■ ABOUT THIS TASK: For each line below that holds the word "marker", make a copy.

==================================================

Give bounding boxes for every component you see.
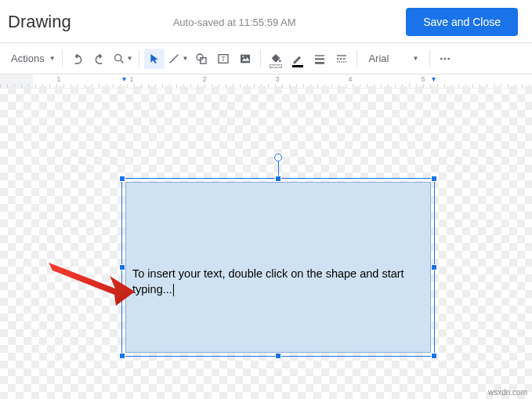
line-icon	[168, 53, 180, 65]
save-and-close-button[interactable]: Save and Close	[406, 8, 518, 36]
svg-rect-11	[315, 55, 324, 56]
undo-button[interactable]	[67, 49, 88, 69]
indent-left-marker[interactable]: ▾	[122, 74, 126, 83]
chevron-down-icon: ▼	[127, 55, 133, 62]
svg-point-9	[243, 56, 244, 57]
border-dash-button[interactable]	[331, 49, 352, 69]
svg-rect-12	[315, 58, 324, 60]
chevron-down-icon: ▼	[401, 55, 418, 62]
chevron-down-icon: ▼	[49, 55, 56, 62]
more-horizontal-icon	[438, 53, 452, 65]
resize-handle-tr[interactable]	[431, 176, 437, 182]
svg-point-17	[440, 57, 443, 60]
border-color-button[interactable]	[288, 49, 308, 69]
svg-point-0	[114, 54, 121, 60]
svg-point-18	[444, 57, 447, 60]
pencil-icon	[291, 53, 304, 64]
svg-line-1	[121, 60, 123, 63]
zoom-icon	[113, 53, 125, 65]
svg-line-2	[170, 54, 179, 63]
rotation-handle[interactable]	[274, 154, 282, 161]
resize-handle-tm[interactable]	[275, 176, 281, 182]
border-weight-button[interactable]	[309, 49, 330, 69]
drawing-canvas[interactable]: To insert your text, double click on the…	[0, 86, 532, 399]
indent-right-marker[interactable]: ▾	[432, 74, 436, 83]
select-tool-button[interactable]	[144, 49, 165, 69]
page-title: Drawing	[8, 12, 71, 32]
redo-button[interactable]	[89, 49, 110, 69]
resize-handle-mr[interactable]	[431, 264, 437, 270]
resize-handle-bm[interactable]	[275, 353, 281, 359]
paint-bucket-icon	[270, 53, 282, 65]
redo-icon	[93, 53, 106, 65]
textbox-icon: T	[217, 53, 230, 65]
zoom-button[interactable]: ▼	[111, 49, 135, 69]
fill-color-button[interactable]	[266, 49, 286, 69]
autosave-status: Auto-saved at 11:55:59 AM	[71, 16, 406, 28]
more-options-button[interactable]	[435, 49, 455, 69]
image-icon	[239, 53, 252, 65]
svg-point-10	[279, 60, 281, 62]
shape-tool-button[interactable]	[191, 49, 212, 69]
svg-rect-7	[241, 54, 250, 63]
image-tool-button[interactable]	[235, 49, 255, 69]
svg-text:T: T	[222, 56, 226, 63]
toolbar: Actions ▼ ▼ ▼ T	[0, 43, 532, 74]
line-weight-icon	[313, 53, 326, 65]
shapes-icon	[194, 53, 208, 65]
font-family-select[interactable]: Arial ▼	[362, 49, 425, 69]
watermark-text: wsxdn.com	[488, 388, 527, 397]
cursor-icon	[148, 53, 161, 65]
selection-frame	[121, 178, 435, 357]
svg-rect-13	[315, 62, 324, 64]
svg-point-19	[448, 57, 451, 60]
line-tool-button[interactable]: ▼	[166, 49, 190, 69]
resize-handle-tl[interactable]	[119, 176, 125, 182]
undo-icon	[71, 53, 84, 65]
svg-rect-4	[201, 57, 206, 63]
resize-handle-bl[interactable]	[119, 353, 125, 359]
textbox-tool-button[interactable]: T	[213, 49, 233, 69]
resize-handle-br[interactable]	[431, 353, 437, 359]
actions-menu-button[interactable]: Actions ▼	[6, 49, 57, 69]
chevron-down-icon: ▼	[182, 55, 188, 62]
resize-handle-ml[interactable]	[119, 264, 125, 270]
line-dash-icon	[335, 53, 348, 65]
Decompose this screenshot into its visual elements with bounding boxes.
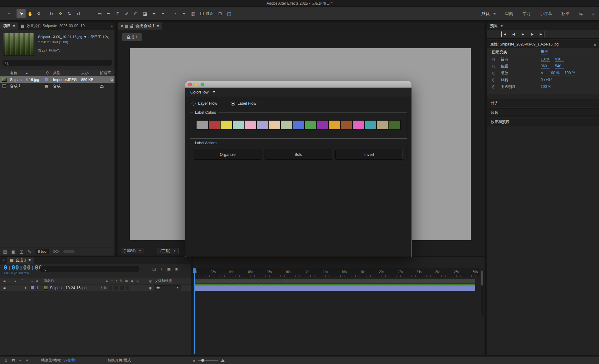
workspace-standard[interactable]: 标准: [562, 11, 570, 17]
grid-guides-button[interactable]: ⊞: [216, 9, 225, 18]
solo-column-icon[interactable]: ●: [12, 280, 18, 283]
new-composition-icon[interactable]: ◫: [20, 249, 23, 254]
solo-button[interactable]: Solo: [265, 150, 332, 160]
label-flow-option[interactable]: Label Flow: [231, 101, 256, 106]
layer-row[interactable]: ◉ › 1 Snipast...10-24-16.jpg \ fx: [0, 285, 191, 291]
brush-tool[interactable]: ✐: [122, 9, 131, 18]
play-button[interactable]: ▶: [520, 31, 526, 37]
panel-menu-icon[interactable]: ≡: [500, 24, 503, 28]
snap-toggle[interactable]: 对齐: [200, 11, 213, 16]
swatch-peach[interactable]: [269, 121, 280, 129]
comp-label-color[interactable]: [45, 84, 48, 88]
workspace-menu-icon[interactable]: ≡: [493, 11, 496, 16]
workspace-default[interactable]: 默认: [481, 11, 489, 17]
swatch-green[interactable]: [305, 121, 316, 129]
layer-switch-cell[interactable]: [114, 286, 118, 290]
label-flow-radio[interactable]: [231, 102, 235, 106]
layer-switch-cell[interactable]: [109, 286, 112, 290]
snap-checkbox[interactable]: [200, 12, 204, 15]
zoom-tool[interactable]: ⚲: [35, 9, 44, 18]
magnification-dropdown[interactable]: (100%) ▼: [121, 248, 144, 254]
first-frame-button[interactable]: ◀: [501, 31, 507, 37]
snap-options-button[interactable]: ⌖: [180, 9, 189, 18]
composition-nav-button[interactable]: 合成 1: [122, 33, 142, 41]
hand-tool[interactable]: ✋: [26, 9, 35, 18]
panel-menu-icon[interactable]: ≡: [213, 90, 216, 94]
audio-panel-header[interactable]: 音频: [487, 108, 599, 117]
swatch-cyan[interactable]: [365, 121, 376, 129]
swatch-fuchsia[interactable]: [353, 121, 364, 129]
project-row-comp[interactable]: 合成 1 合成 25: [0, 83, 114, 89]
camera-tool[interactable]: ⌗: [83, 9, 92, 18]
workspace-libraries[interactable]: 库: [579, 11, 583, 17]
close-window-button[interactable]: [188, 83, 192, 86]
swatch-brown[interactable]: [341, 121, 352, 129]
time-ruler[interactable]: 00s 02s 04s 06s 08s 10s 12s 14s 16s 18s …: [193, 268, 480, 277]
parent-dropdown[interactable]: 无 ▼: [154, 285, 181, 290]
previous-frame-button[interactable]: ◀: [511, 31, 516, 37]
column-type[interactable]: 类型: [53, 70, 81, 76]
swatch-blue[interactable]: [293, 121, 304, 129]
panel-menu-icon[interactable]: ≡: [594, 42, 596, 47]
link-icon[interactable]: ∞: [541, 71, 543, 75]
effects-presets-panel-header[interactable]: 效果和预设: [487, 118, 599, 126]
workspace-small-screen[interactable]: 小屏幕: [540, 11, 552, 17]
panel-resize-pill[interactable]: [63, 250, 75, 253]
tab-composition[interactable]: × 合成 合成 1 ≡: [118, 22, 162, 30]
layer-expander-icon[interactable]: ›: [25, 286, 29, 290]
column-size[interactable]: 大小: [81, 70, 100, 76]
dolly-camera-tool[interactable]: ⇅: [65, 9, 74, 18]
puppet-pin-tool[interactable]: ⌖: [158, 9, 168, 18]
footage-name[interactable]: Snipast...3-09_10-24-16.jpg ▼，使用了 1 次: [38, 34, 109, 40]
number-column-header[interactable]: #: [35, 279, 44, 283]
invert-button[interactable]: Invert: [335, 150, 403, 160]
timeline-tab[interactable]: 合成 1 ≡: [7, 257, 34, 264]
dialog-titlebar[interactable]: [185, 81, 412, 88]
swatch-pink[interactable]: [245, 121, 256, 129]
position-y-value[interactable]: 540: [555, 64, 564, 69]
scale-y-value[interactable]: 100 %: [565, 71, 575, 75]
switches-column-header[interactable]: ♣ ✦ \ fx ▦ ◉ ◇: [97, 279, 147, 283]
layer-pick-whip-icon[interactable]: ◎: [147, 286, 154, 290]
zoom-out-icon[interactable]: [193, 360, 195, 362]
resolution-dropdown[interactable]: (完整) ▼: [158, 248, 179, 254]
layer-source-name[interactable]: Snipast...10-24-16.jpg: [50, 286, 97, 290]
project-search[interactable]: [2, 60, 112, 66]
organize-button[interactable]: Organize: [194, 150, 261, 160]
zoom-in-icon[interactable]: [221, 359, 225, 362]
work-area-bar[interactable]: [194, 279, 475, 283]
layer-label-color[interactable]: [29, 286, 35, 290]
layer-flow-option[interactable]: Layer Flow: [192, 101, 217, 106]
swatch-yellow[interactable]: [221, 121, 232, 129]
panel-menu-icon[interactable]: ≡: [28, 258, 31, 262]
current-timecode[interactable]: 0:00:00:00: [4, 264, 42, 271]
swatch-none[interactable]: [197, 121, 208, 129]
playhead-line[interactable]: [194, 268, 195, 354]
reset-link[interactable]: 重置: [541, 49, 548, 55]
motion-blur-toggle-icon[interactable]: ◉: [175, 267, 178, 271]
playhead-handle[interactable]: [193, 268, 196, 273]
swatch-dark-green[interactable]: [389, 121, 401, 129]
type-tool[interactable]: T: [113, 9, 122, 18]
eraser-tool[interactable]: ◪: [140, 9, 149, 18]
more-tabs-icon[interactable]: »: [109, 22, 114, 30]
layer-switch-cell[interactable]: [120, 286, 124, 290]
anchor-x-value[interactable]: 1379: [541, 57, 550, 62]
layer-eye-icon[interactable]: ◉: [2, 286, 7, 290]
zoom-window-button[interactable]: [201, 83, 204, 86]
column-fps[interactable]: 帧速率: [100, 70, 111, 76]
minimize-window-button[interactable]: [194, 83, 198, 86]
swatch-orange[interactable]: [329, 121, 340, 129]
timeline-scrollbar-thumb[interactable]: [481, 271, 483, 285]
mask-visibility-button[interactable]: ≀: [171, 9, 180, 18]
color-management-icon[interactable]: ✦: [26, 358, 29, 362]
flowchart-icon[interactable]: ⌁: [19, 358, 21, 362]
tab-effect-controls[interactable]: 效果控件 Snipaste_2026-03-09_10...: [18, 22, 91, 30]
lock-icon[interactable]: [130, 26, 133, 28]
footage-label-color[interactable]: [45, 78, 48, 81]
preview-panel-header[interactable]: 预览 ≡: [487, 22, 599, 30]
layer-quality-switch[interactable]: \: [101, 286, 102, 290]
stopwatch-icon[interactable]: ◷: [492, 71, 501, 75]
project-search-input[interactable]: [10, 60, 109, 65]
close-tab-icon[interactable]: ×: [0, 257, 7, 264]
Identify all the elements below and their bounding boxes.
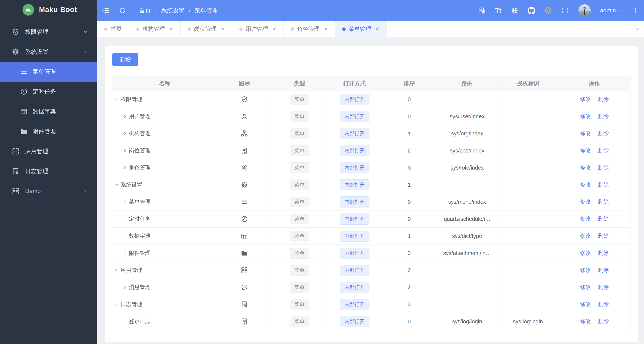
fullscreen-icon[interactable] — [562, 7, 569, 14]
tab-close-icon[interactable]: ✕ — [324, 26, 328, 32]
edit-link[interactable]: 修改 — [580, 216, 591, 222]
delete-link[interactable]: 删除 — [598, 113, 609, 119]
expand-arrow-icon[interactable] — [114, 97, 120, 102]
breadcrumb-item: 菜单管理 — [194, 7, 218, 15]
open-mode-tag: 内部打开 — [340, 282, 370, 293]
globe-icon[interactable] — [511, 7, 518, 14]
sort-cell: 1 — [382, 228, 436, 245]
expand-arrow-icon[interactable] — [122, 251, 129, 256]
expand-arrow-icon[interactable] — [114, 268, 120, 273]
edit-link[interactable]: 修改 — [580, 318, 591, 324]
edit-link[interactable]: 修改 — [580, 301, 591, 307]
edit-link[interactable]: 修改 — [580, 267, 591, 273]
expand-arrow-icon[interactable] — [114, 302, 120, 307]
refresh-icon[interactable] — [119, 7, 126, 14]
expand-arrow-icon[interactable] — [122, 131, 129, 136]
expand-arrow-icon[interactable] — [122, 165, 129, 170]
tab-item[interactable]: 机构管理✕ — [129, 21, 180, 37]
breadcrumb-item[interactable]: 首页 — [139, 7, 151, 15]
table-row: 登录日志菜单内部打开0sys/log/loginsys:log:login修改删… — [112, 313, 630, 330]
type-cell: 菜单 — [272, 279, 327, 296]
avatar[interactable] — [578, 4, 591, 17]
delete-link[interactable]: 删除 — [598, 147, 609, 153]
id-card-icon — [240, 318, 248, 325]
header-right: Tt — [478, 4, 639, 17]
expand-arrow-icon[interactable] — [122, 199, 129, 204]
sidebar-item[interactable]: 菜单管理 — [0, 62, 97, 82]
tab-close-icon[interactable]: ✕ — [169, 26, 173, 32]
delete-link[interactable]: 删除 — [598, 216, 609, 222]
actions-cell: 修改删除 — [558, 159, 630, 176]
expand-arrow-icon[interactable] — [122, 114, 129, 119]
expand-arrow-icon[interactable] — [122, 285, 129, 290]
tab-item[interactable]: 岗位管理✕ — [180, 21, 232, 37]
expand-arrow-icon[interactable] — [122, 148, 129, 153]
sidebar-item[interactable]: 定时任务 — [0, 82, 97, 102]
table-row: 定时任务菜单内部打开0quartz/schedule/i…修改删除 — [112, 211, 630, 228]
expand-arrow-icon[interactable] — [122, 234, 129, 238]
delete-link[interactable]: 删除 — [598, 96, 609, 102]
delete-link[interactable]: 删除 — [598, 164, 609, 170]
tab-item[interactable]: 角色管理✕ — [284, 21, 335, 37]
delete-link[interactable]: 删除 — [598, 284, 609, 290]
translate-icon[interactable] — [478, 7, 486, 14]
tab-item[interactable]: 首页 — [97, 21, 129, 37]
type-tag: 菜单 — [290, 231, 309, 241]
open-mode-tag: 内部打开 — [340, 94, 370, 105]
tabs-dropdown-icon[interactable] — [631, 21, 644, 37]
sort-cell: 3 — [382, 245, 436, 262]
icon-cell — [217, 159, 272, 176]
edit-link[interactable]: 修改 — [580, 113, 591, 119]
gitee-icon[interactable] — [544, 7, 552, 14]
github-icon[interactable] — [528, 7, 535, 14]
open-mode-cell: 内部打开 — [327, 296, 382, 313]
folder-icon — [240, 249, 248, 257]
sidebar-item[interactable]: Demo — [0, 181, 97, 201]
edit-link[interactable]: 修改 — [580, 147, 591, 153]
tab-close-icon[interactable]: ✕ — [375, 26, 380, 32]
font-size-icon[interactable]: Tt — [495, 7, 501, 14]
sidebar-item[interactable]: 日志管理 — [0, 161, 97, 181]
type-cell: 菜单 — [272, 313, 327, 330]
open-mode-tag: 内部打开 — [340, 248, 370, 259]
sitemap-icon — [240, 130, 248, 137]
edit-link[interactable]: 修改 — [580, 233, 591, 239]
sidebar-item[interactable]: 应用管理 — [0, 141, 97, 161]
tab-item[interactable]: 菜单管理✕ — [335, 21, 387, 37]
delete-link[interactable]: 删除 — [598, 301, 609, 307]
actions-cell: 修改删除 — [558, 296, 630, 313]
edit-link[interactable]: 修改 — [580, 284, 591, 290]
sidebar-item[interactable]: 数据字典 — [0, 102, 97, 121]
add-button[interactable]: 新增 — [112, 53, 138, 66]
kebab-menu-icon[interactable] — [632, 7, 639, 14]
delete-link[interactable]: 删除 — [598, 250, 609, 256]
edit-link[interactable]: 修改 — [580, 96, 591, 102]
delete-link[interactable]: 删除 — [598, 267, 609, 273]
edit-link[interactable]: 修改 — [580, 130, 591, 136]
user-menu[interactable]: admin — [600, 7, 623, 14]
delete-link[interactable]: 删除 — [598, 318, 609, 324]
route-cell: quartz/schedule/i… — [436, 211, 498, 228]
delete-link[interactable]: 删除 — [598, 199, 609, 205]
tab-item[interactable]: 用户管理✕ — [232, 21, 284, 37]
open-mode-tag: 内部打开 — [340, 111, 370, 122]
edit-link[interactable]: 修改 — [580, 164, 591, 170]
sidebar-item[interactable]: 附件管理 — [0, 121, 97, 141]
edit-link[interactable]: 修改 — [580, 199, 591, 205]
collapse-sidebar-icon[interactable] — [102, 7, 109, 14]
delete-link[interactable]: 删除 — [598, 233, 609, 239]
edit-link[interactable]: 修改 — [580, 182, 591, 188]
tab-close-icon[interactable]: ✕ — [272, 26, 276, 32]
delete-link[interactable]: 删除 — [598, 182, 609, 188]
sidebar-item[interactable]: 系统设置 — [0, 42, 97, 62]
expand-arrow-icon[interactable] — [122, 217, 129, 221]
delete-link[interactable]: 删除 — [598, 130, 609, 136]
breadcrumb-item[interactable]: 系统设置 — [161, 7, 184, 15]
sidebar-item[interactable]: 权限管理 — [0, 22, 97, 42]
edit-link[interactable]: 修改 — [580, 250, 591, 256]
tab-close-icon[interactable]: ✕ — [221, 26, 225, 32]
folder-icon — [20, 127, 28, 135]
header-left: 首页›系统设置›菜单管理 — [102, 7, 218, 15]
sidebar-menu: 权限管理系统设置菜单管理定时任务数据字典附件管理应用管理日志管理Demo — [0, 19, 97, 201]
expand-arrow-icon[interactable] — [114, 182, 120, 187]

==================================================

■ WRITTEN REPLY:
indent-left-marker[interactable]: ▾	[122, 74, 126, 83]
indent-right-marker[interactable]: ▾	[432, 74, 436, 83]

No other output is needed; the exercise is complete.